3. I find a lot of my self-worth in my performance and what I do. 
I was challenged recently by the woman discipling me to stop and examine how I introduce myself to someone. Where do I find my identity? What is the first thing I say to someone new when I introduce myself? I realized that when you think about small talk, it always comes down to the same things: What do you do for a living? What do you enjoy doing for fun? Where did you go to school? These are the places people jump to and that's where a lot of my identity comes from. I love my job and I'm quite honestly doing what I've always dreamed of doing: working with students. But yet...I doubt. A lot. I look at where my program was when I was first hired on and where it is now and see how it's grown. But yet...I doubt. I question whether I am good enough to do this job. I question whether someone else could do my job better than I could. I question the impact I am having on my students. I question whether I am driving the teachers and staff members crazy when I ask questions. My identity is NOT tied to whether I succeed at my job or not. My identity is NOT tied to numbers. My identity is NOT tied to needing constant affirmation that I'm good at what I do. My identity is rooted in Christ, and that's all that matters.

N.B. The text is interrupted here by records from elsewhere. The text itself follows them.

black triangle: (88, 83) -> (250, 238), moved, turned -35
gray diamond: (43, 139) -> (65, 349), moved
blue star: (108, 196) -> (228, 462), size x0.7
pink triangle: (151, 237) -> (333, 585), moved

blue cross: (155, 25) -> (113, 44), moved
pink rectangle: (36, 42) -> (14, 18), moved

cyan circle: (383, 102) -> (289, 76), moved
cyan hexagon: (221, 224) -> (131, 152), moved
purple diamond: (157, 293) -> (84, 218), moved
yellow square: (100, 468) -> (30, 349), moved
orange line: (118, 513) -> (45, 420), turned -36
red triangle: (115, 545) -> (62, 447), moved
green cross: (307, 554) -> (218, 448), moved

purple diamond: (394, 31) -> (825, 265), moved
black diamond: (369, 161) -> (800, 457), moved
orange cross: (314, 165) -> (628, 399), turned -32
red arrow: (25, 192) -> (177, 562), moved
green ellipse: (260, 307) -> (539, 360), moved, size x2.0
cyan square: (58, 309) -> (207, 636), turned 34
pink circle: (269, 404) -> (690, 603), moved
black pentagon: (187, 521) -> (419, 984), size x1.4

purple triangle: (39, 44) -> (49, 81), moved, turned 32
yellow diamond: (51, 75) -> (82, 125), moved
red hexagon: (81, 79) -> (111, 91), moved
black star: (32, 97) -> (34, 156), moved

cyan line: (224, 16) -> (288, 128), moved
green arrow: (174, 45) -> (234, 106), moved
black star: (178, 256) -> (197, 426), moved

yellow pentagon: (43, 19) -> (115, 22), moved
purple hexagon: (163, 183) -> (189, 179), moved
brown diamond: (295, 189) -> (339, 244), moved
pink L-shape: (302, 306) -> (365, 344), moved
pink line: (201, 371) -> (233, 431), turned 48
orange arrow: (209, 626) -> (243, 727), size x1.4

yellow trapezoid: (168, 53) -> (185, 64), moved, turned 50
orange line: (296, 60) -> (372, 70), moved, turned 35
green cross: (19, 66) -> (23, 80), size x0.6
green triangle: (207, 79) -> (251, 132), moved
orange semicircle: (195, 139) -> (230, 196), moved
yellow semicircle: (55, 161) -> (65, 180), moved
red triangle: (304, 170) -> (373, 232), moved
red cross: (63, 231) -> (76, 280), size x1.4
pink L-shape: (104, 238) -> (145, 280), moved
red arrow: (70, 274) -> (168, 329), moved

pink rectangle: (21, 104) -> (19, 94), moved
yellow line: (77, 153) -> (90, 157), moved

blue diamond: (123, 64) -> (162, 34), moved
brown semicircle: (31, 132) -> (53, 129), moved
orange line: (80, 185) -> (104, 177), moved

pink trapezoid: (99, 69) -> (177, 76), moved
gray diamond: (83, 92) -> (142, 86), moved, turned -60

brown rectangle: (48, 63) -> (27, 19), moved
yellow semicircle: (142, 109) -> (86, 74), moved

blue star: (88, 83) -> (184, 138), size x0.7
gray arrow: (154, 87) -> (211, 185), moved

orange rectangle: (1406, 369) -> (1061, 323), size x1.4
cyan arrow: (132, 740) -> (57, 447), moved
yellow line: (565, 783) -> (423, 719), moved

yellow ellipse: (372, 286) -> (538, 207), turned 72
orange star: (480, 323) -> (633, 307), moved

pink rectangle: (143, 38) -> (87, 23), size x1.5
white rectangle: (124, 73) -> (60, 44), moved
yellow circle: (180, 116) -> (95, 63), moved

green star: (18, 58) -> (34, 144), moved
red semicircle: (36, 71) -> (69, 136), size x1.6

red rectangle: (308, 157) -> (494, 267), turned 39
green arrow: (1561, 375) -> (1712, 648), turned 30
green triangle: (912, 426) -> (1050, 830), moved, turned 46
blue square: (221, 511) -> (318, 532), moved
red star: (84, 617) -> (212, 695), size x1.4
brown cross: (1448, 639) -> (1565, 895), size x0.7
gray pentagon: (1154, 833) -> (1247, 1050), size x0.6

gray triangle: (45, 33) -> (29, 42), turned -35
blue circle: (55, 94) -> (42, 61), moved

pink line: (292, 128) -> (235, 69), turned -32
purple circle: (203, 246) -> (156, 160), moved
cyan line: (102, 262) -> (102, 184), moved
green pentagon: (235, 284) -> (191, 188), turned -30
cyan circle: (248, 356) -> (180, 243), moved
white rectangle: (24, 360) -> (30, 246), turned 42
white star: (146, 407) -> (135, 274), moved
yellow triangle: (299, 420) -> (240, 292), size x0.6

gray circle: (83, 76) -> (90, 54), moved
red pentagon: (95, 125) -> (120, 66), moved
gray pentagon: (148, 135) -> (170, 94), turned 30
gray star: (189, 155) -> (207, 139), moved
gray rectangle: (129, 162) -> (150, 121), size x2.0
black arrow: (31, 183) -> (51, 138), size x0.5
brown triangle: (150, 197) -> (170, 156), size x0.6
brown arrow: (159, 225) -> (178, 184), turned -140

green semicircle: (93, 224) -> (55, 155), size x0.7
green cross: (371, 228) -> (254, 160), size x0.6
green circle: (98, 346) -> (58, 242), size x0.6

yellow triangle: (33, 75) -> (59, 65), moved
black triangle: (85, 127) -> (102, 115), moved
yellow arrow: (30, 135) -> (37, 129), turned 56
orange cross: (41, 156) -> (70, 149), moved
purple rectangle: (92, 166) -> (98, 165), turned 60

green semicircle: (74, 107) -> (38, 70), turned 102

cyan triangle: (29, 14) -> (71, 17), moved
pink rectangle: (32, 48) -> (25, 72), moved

So much doubt. So much struggle. But...so much freedom. When Jesus was up on that cross He knew that someday, these would be the battles raging inside of me and He took those battles to the Cross with Him and He gave me victory over them. The more I pour myself into my relationship with Jesus, the more freedom and victory I will see in my life. I am thankful for that long weekend away. I am thankful for the quiet times and the words of truth spoken into my life during those quiet times. I am thankful for my discipling relationship and how Stephanie speaks honest, hard truth into my life and loves me in the midst of my struggles. I am thankful for the people who surround me and see past the flaws in my life. I am thankful for these struggles because I know that not only will they make me stronger, but they will also give me a wonderful story to share with people someday.

"But whenever someone turns to the Lord, the veil is taken away. For the Lord is the Spirit, and wherever the Spirit of the Lord is, there is freedom. So all of us who have had that veil removed can see and reflect the glory of the Lord. And the Lord—who is the Spirit—makes us more and more like him as we are changed into his glorious image."